My boy is a superb soccer player. Not just because of his physical ability, but also his demeanor as a competitor, what used to be heralded as sportsmanship: offering bruised teammates and opponents a hand up; showing empathy for hurt limbs or feelings; finding joy in others’ success and acknowledging his own mistakes. Though fiercely competitive, he plays at every game with a purity of heart and intention that not only makes me proud, it fills me with admiration.
When he was eight years old, toward the end of a particularly intense soccer game against the league favorites, a very frustrated older boy picked up the ball and threw it at my son’s head. He missed, dinged the referee instead, and the boy was dealt with. I will never forget the look on my son’s face. Never. Amidst the howls of righteous indignation from players and parents, what I saw in my dazed boy was utter confusion. The action of the other player was completely foreign to him. Did this guy hate him? Did my son do something offensive or wrong? Weren’t they all just trying their best? Weren’t they having fun?
I watched silently, feeling entirely helpless. I am not overly emotional (you may fact check that statement with my wife), but for me that moment was pure heartbreak.
After the game, we talked a lot. Actually, I talked a lot, driven by my paternal instinct to protect and fix. While in this case it was too late to protect, I was desperate to fix. My great fear was that the incident would decimate forever the pure joy my son got from physicality and competition, and that somehow it would translate into ‘if I excel, the other kids will hate me.’ I assured him the other player’s reaction wasn’t his fault. He had done nothing wrong except play really well.
‘To parent’ is a verb, and, as such, it demands action. But as kids get older and are allowed appropriate independence, they are inevitably going to find themselves in confusing, sometimes inappropriate, sometimes scary situations. And while I can’t (and shouldn’t) be around 24/7 to supervise every critical juncture of my kids’ lives, I can protect them from casual, day-to-day exposure to adult realities before they’re old enough to understand and process them for themselves.
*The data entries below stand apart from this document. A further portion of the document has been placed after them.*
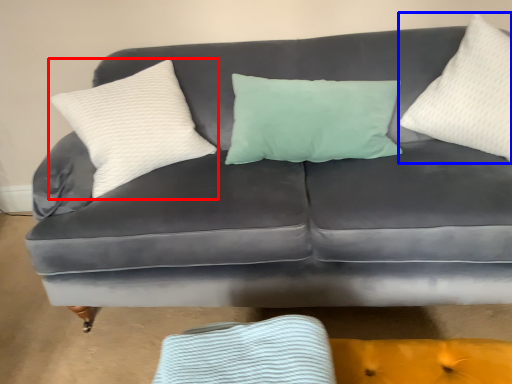 Question: Which object appears closest to the camera in this image, pillow (highlighted by a red box) or pillow (highlighted by a blue box)?

Choices:
 (A) pillow
 (B) pillow

Answer: (B) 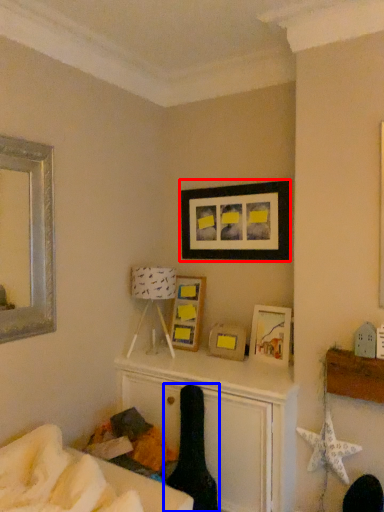 Question: Among these objects, which one is farthest to the camera, picture frame (highlighted by a red box) or swivel chair (highlighted by a blue box)?

Choices:
 (A) picture frame
 (B) swivel chair

Answer: (A) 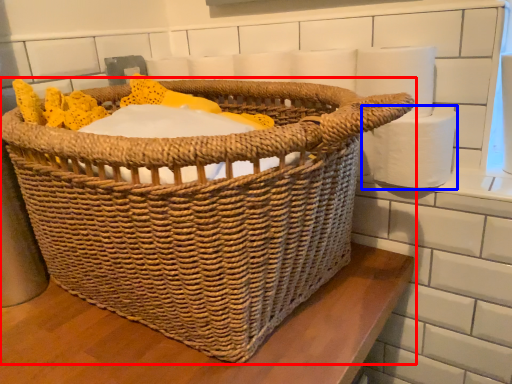 Question: Which point is closer to the camera, picnic basket (highlighted by a red box) or toilet paper (highlighted by a blue box)?

Choices:
 (A) picnic basket
 (B) toilet paper

Answer: (A) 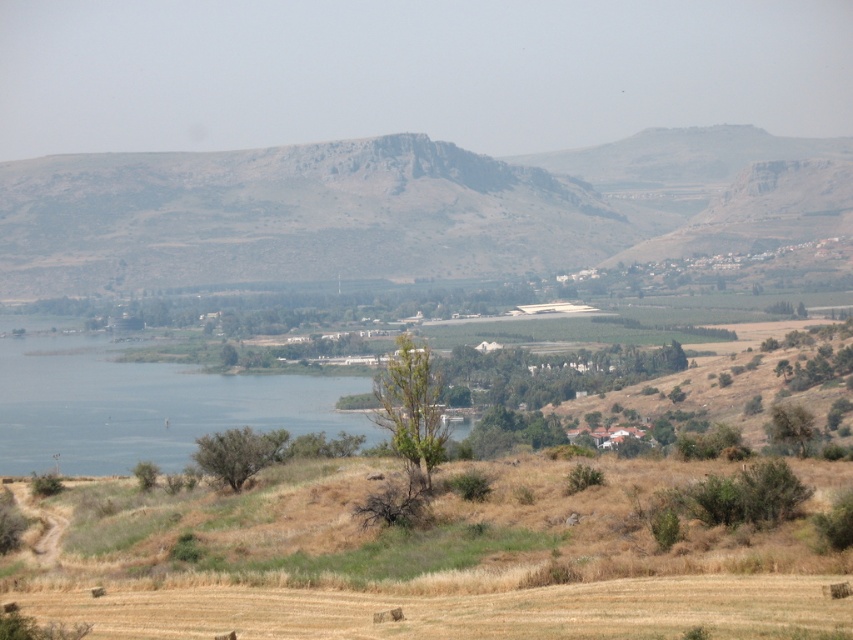 Question: Which point is farther to the camera?

Choices:
 (A) rugged stone mountain at center
 (B) blue water at center

Answer: (A)

Question: Is rugged stone mountain at center bigger than blue water at center?

Choices:
 (A) yes
 (B) no

Answer: (A)

Question: Can you confirm if rugged stone mountain at center is positioned below blue water at center?

Choices:
 (A) yes
 (B) no

Answer: (B)

Question: Is rugged stone mountain at center wider than blue water at center?

Choices:
 (A) yes
 (B) no

Answer: (A)

Question: Which point is farther from the camera taking this photo?

Choices:
 (A) (3, 209)
 (B) (83, 372)

Answer: (A) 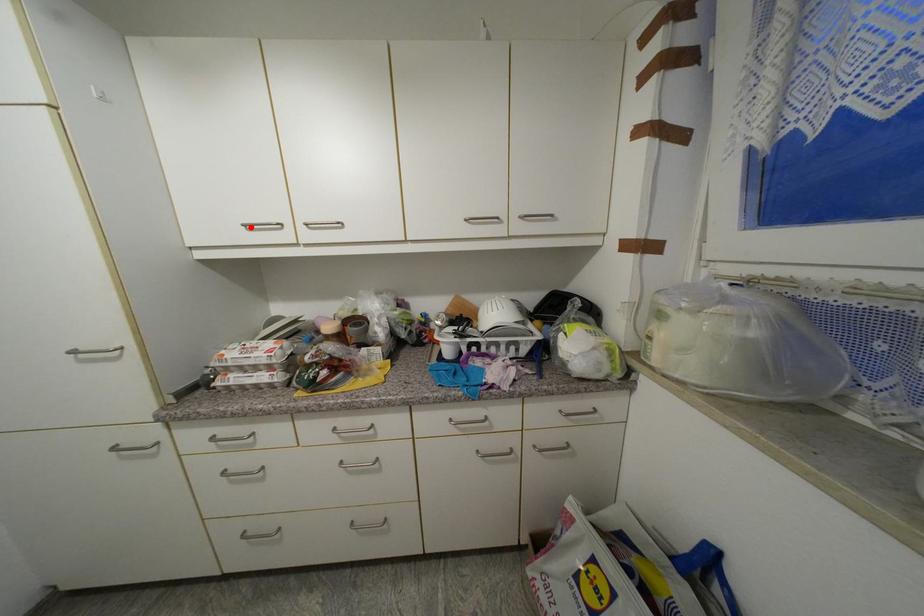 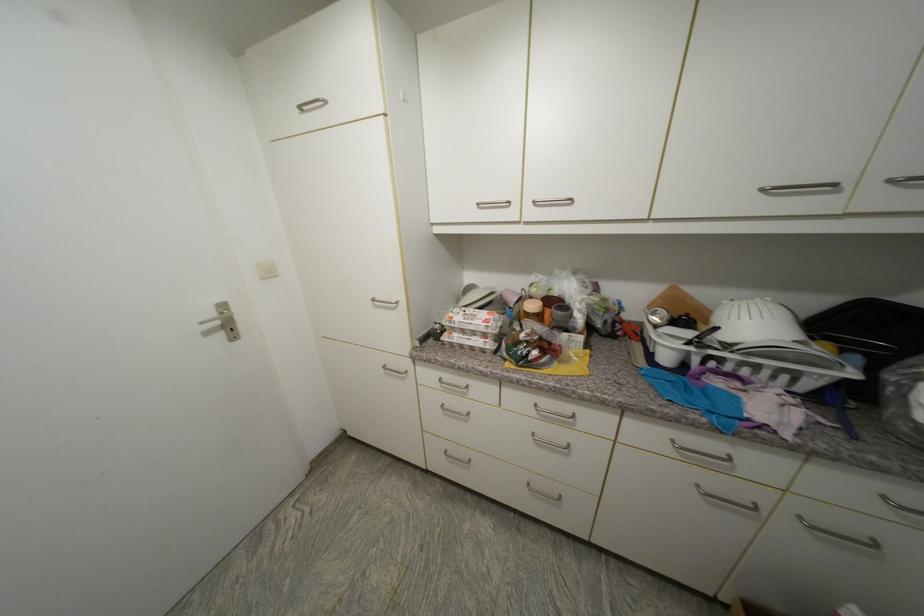 Locate, in the second image, the point that corresponds to the highlighted location in the first image.

(483, 206) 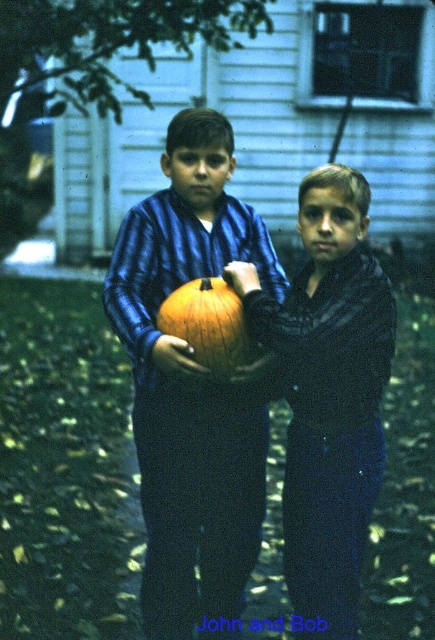 You are trying to decide which item is bigger between the blue striped shirt at center and the orange matte pumpkin at center. Based on the scene, which one is larger?

The blue striped shirt at center is larger in size than the orange matte pumpkin at center.

You are a photographer trying to capture the orange matte pumpkin at center and the blue striped shirt at center in a single shot. Based on their positions, which object is closer to the camera?

The blue striped shirt at center is positioned under the orange matte pumpkin at center, meaning the pumpkin is closer to the camera. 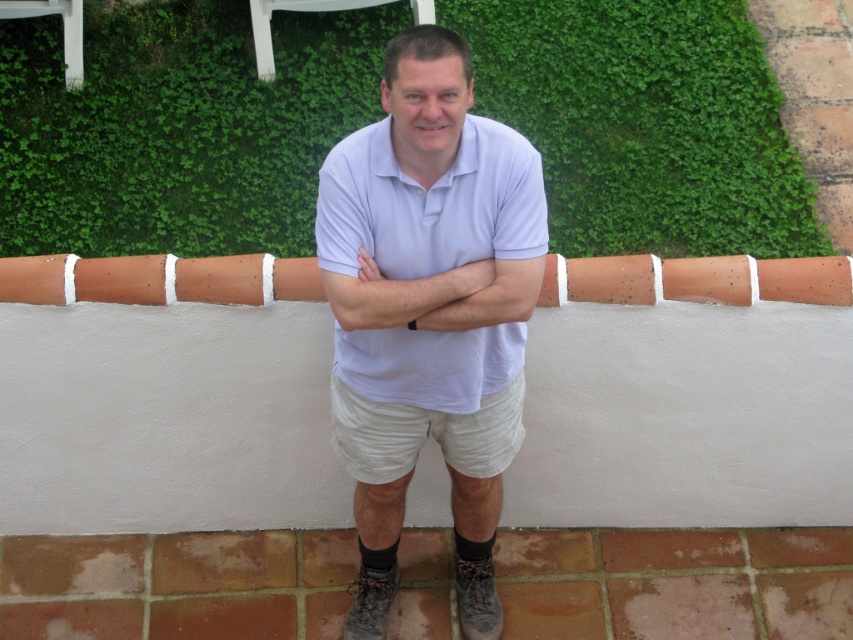 Is light blue cotton polo shirt at center further to the viewer compared to beige cotton shorts at center?

No, light blue cotton polo shirt at center is in front of beige cotton shorts at center.

Find the location of a particular element. The image size is (853, 640). light blue cotton polo shirt at center is located at coordinates (430, 204).

Is green leafy hedge at upper center below light blue cotton polo shirt at center?

No, green leafy hedge at upper center is not below light blue cotton polo shirt at center.

Does green leafy hedge at upper center have a smaller size compared to light blue cotton polo shirt at center?

Incorrect, green leafy hedge at upper center is not smaller in size than light blue cotton polo shirt at center.

Does point (340, 106) lie behind point (520, 324)?

Yes, it is behind point (520, 324).

At what (x,y) coordinates should I click in order to perform the action: click on green leafy hedge at upper center. Please return your answer as a coordinate pair (x, y). Image resolution: width=853 pixels, height=640 pixels. Looking at the image, I should click on (178, 125).

Who is more forward, (370, 282) or (390, 157)?

Point (390, 157) is more forward.

Can you confirm if light blue cotton shirt at center is wider than light blue cotton polo shirt at center?

Incorrect, light blue cotton shirt at center's width does not surpass light blue cotton polo shirt at center's.

The height and width of the screenshot is (640, 853). What are the coordinates of `light blue cotton shirt at center` in the screenshot? It's located at (428, 310). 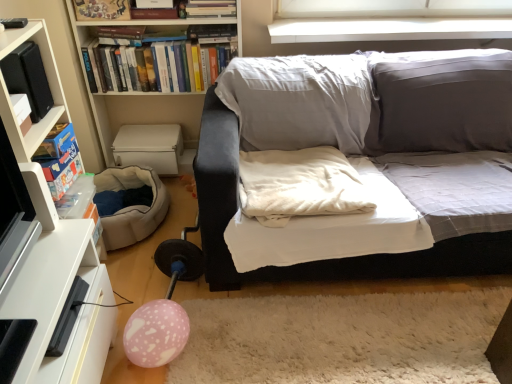 The image size is (512, 384). Find the location of `free region under white fluffy rug at lower center (from a real-world perspective)`. free region under white fluffy rug at lower center (from a real-world perspective) is located at coordinates (364, 349). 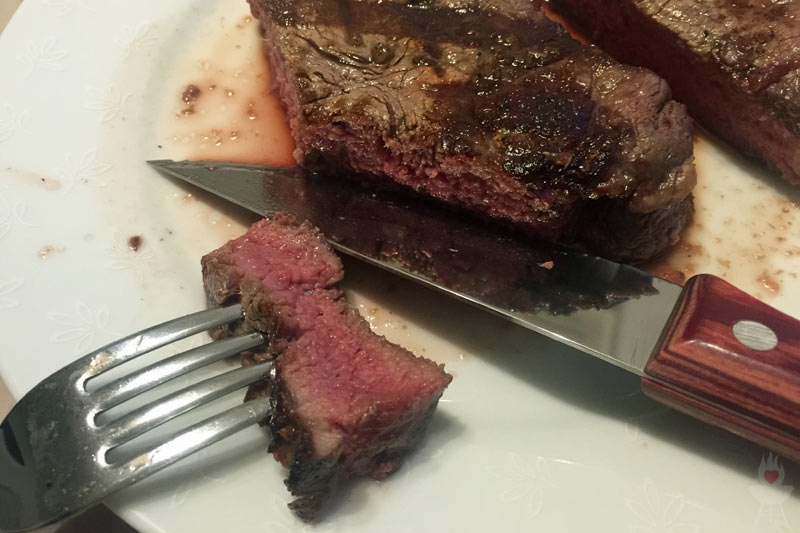 You are a GUI agent. You are given a task and a screenshot of the screen. Output one action in this format:
    pyautogui.click(x=<x>, y=<y>)
    Task: Click on the fork
    The height and width of the screenshot is (533, 800).
    Given the screenshot: What is the action you would take?
    pyautogui.click(x=70, y=428)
Part of being a responsible (grown-up) parent is having the stomach to go against conventional parenting wisdom (much of which, I’m convinced, evolves for our own convenience).
It begins, of course, with media. Any shrink will tell you, kids cannot filter and process torrents of visuals and sound bites designed to entertain adults. They don’t have the knowledge base, experience or perspective. PG-13 action, horror, even comedy movies are not all right for a pre-pubescent, even if we’re sitting with them. Single shooter Xbox games are not healthy for a young mind with an undeveloped moral compass, no matter how cool it is to have an in-house gaming buddy. And local news (‘if it bleeds, it leads’) is not appropriate background noise while my kids are doing homework.
I have come to know that parenting needs to be practiced in the real world with extreme conviction, follow-through and consistency. It is not easy telling your friends, neighbors or relatives your five-year old boy cannot attend his buddy’s birthday because you don’t think a John Carpenter Film Festival is appropriate. It means saying ‘no’ to – and for — your kids a lot of the time, even though other parents will feel judged. Not a great way to win friends and influence people, but this parenting thing demands backbone.
There is nothing I could have done to avoid my son’s soccer experience. Surely, it was an age appropriate rite of passage (and I do pat myself on the back for not getting involved and embarrassing my boy by demanding some false apology from the other player). But I would never knowingly place any of my kids in a situation they weren’t cognitively prepared to handle. That is something I can control, and it’s probably the best any of us can do as our kids grow up. In fact, it’s the least we can do.
It’s quite possible that parenting becomes more difficult as our kids get older, because there are more grey areas and judgment calls. Figuring out where to step in, when to hold the line, and when to stand back are constant challenges, and I imagine they always will be. I comfort myself knowing that if I make decisions and act from a place of respect, I can’t go too far wrong.